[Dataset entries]

- Opening Delimiter -

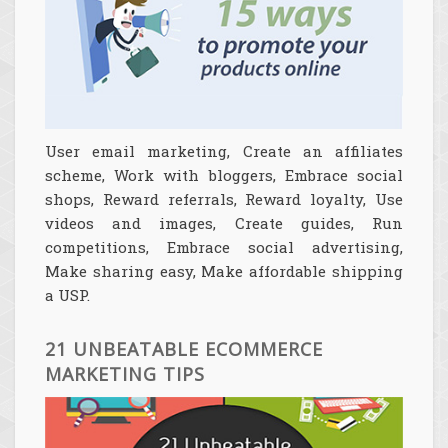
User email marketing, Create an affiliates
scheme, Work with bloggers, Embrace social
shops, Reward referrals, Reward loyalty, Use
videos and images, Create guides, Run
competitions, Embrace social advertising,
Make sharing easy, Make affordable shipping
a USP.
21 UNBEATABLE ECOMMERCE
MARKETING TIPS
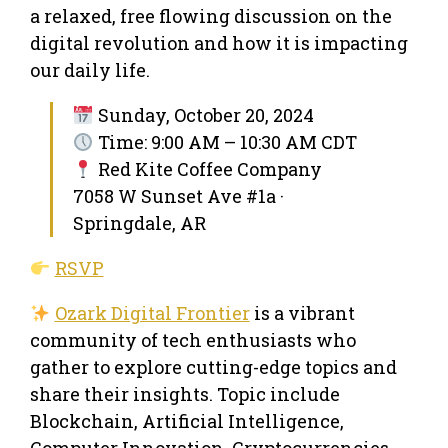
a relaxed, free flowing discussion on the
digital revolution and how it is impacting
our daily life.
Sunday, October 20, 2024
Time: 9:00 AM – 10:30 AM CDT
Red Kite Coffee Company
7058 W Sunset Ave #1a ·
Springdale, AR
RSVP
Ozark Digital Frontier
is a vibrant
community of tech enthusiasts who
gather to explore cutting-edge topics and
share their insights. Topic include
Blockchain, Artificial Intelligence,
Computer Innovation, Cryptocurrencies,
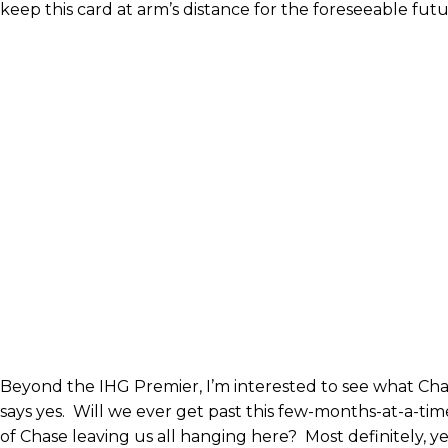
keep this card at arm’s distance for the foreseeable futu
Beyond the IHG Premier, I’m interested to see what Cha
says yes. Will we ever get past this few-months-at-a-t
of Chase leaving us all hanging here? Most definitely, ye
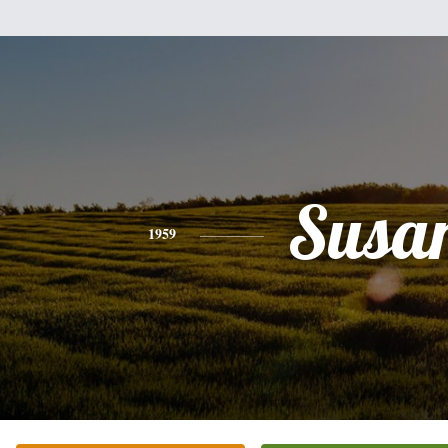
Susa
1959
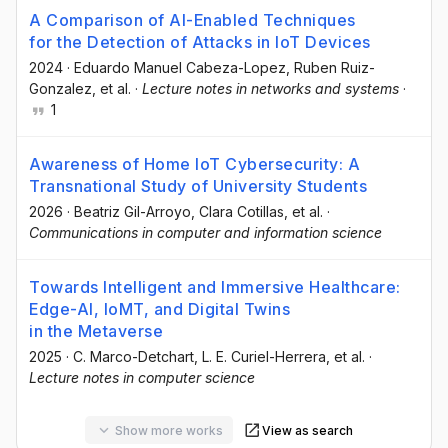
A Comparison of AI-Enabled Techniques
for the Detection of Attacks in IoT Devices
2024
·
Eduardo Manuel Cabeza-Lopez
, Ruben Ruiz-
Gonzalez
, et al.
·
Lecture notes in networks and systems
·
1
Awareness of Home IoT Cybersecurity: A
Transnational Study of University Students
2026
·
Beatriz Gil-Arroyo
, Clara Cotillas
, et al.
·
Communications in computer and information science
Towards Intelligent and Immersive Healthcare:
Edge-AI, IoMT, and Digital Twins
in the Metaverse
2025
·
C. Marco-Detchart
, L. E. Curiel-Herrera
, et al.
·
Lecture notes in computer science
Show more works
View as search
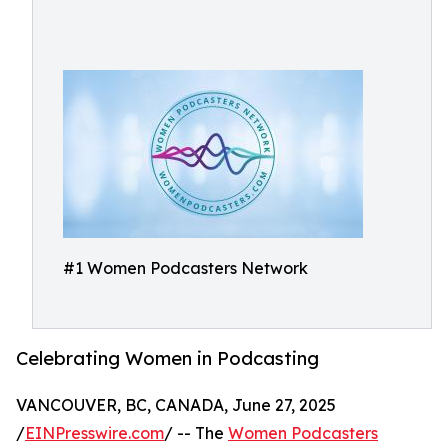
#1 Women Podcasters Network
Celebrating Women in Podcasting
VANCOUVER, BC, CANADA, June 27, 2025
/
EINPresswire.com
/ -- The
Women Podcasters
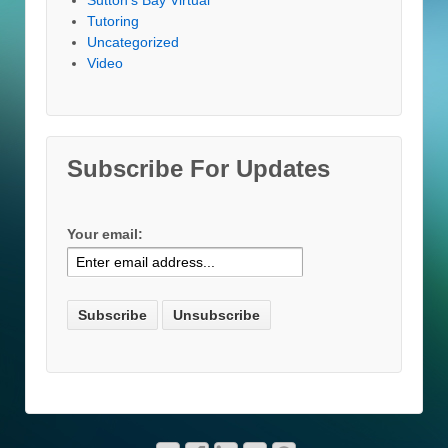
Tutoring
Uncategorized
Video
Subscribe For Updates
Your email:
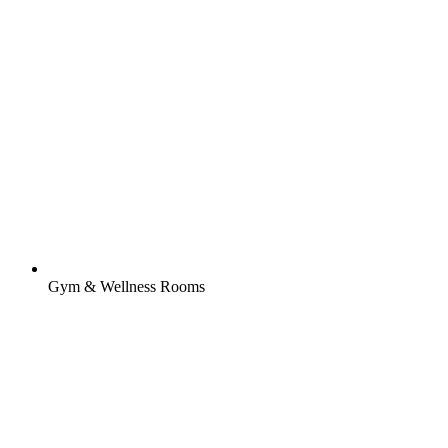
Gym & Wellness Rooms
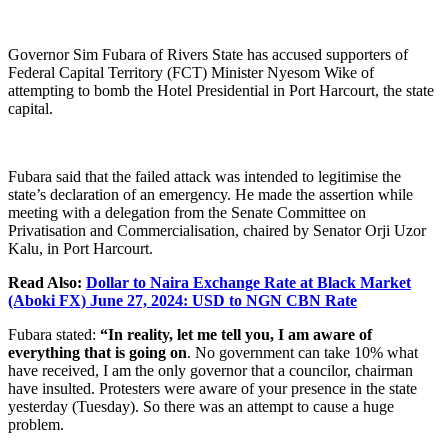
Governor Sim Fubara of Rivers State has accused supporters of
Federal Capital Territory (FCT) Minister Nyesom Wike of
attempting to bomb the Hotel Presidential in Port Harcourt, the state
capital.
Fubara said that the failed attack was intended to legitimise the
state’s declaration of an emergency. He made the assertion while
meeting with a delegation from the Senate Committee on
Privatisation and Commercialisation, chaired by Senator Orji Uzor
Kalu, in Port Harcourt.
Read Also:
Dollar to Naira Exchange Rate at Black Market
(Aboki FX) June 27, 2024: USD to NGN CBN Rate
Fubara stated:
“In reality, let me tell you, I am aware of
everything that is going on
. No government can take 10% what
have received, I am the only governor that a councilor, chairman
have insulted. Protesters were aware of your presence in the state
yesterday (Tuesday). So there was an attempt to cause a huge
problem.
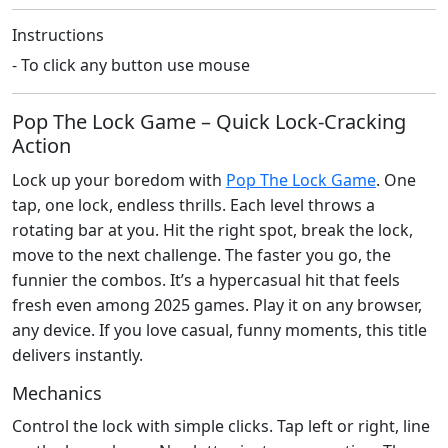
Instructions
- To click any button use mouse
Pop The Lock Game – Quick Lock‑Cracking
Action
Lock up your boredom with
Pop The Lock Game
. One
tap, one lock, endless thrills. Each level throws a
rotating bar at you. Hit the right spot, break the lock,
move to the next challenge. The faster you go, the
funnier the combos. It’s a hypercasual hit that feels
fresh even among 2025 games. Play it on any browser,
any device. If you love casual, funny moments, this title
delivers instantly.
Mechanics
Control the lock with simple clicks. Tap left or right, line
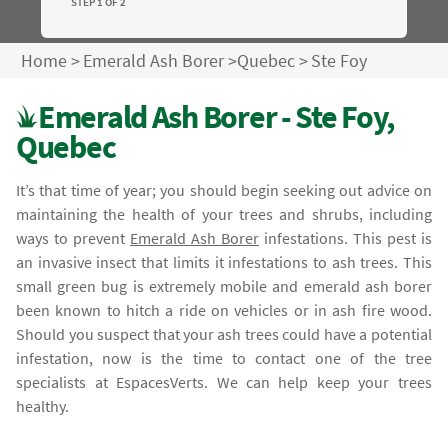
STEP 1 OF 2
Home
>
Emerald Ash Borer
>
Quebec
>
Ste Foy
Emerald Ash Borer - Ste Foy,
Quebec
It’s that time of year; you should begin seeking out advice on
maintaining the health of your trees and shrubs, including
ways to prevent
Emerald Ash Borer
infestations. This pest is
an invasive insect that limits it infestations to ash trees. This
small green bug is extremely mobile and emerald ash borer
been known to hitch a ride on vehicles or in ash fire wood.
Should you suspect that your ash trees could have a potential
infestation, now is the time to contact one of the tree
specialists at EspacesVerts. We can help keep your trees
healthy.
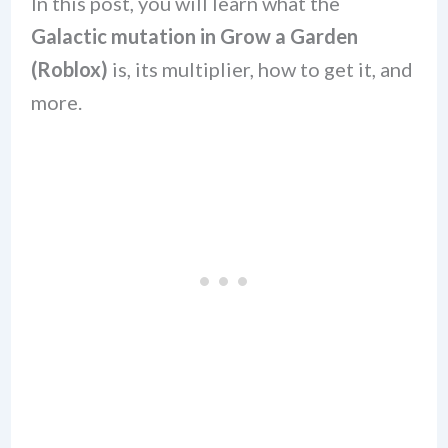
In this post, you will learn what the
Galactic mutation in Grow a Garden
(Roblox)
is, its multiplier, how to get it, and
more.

- Closing Delimiter -

## About this task
With the pictures removed, return each record above exactly as given.

## Output for this exercise
User email marketing, Create an affiliates
scheme, Work with bloggers, Embrace social
shops, Reward referrals, Reward loyalty, Use
videos and images, Create guides, Run
competitions, Embrace social advertising,
Make sharing easy, Make affordable shipping
a USP.
21 UNBEATABLE ECOMMERCE
MARKETING TIPS
a relaxed, free flowing discussion on the
digital revolution and how it is impacting
our daily life.
Sunday, October 20, 2024
Time: 9:00 AM – 10:30 AM CDT
Red Kite Coffee Company
7058 W Sunset Ave #1a ·
Springdale, AR
RSVP
Ozark Digital Frontier
is a vibrant
community of tech enthusiasts who
gather to explore cutting-edge topics and
share their insights. Topic include
Blockchain, Artificial Intelligence,
Computer Innovation, Cryptocurrencies,
keep this card at arm’s distance for the foreseeable futu
Beyond the IHG Premier, I’m interested to see what Cha
says yes. Will we ever get past this few-months-at-a-t
of Chase leaving us all hanging here? Most definitely, ye
Susa
1959
A Comparison of AI-Enabled Techniques
for the Detection of Attacks in IoT Devices
2024
·
Eduardo Manuel Cabeza-Lopez
, Ruben Ruiz-
Gonzalez
, et al.
·
Lecture notes in networks and systems
·
1
Awareness of Home IoT Cybersecurity: A
Transnational Study of University Students
2026
·
Beatriz Gil-Arroyo
, Clara Cotillas
, et al.
·
Communications in computer and information science
Towards Intelligent and Immersive Healthcare:
Edge-AI, IoMT, and Digital Twins
in the Metaverse
2025
·
C. Marco-Detchart
, L. E. Curiel-Herrera
, et al.
·
Lecture notes in computer science
Show more works
View as search
#1 Women Podcasters Network
Celebrating Women in Podcasting
VANCOUVER, BC, CANADA, June 27, 2025
/
EINPresswire.com
/ -- The
Women Podcasters
Tutoring
Uncategorized
Video
Subscribe For Updates
Your email:
Gym & Wellness Rooms
Governor Sim Fubara of Rivers State has accused supporters of
Federal Capital Territory (FCT) Minister Nyesom Wike of
attempting to bomb the Hotel Presidential in Port Harcourt, the state
capital.
Fubara said that the failed attack was intended to legitimise the
state’s declaration of an emergency. He made the assertion while
meeting with a delegation from the Senate Committee on
Privatisation and Commercialisation, chaired by Senator Orji Uzor
Kalu, in Port Harcourt.
Read Also:
Dollar to Naira Exchange Rate at Black Market
(Aboki FX) June 27, 2024: USD to NGN CBN Rate
Fubara stated:
“In reality, let me tell you, I am aware of
everything that is going on
. No government can take 10% what
have received, I am the only governor that a councilor, chairman
have insulted. Protesters were aware of your presence in the state
yesterday (Tuesday). So there was an attempt to cause a huge
problem.
Instructions
- To click any button use mouse
Pop The Lock Game – Quick Lock‑Cracking
Action
Lock up your boredom with
Pop The Lock Game
. One
tap, one lock, endless thrills. Each level throws a
rotating bar at you. Hit the right spot, break the lock,
move to the next challenge. The faster you go, the
funnier the combos. It’s a hypercasual hit that feels
fresh even among 2025 games. Play it on any browser,
any device. If you love casual, funny moments, this title
delivers instantly.
Mechanics
Control the lock with simple clicks. Tap left or right, line
STEP 1 OF 2
Home
>
Emerald Ash Borer
>
Quebec
>
Ste Foy
Emerald Ash Borer - Ste Foy,
Quebec
It’s that time of year; you should begin seeking out advice on
maintaining the health of your trees and shrubs, including
ways to prevent
Emerald Ash Borer
infestations. This pest is
an invasive insect that limits it infestations to ash trees. This
small green bug is extremely mobile and emerald ash borer
been known to hitch a ride on vehicles or in ash fire wood.
Should you suspect that your ash trees could have a potential
infestation, now is the time to contact one of the tree
specialists at EspacesVerts. We can help keep your trees
healthy.
In this post, you will learn what the
Galactic mutation in Grow a Garden
(Roblox)
is, its multiplier, how to get it, and
more.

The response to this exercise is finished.